For laptops and other battery-powered rives, I agree the power usage is a tad high.
For Frore's vapour chamber suggestions, the AirJet's low duty cycle power draw is not ideal. It's tough to beat 0mW of a fan that's turned off.
In traditional laptops, the fans turn off and the SoC is passively cooled by the heatsinks and some little baseline airflow. That doesn't quite work with just a vapour chamber (zero heat
dissipation) alone, so the AirJets need to be constantly on, no?
1W for the AirJet minimum to cool 6.5W feels a tad high for any smaller battery-powered devices when some heatsinks can cool 6.5W for no power draw. I guess heatsinks still required, which again bumps the cost.
//
Looking at peak power consumption of the XPS 13's cooling, it has 2x fans,
each consuming up to 2.5W, so at peak, it's 5W. The problem is when the laptop is running passively: the "area under the curve" for Frore no longer looks that good.

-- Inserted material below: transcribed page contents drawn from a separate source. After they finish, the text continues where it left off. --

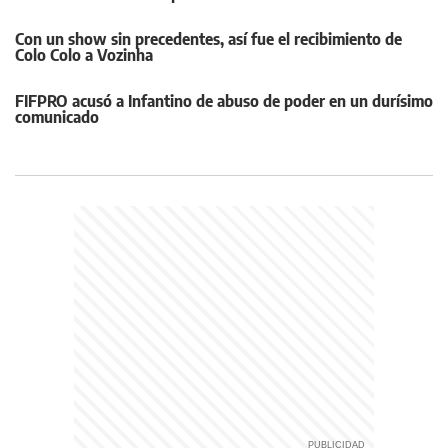
Con un show sin precedentes, así fue el recibimiento de
Colo Colo a Vozinha
FIFPRO acusó a Infantino de abuso de poder en un durísimo
comunicado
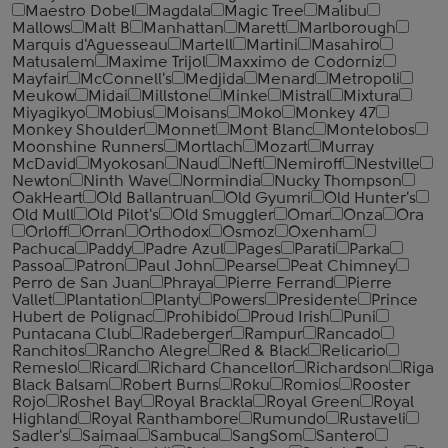
Maestro Dobel
Magdala
Magic Tree
Malibu
Mallows
Malt B
Manhattan
Marett
Marlborough
Marquis d'Aguesseau
Martell
Martini
Masahiro
Matusalem
Maxime Trijol
Maxximo de Codorniz
Mayfair
McConnell's
Medjida
Menard
Metropoli
Meukow
Midai
Millstone
Minke
Mistral
Mixtura
Miyagikyo
Mobius
Moisans
Moko
Monkey 47
Monkey Shoulder
Monnet
Mont Blanc
Montelobos
Moonshine Runners
Mortlach
Mozart
Murray
McDavid
Myokosan
Naud
Neft
Nemiroff
Nestville
Newton
Ninth Wave
Normindia
Nucky Thompson
OakHeart
Old Ballantruan
Old Gyumri
Old Hunter's
Old Mull
Old Pilot's
Old Smuggler
Omar
Onza
Ora
Orloff
Orran
Orthodox
Osmoz
Oxenham
Pachuca
Paddy
Padre Azul
Pages
Parati
Parka
Passoa
Patron
Paul John
Pearse
Peat Chimney
Perro de San Juan
Phraya
Pierre Ferrand
Pierre
Vallet
Plantation
Planty
Powers
Presidente
Prince
Hubert de Polignac
Prohibido
Proud Irish
Puni
Puntacana Club
Radeberger
Rampur
Rancado
Ranchitos
Rancho Alegre
Red & Black
Relicario
Remeslo
Ricard
Richard Chancellor
Richardson
Riga
Black Balsam
Robert Burns
Roku
Romios
Rooster
Rojo
Roshel Bay
Royal Brackla
Royal Green
Royal
Highland
Royal Ranthambore
Rumundo
Rustaveli
Sadler's
Saimaa
Sambuca
SangSom
Santero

Having some heatsink + AirJet combination would be great. I'm imagining a tower desktop CPU cooler, but each heatsink fin is cooled by its own AirJet. Sure, it might need a SATA power connector at that point, lol, but at least we'd solve the boundary layer issue that current heatsinks struggle with.

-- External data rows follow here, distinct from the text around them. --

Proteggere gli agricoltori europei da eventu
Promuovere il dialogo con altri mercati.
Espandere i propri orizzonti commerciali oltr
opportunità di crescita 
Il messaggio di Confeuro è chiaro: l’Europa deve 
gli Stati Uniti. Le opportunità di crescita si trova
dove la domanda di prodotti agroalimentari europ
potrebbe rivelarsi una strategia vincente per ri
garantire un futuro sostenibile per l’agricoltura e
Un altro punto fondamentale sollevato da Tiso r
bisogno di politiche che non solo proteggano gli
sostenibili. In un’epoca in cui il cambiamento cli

250W heat dissipation = 29 AirJet Pros =
50.75W peak power draw of 29x AirJet Pros. So 1x SATA connector is just enough. Now, the
sound of 29 AirJet Pros: would love to see how that compared vs 2x 140mm fans.
Ironically, for all its size benefits, the power draw at lower loads might mean this 1st gen has a more direct path to wall-powered systems.
EDIT: 6.5W is more accurate for 1W of the AirJet Pro. Read that chart a bit too fast.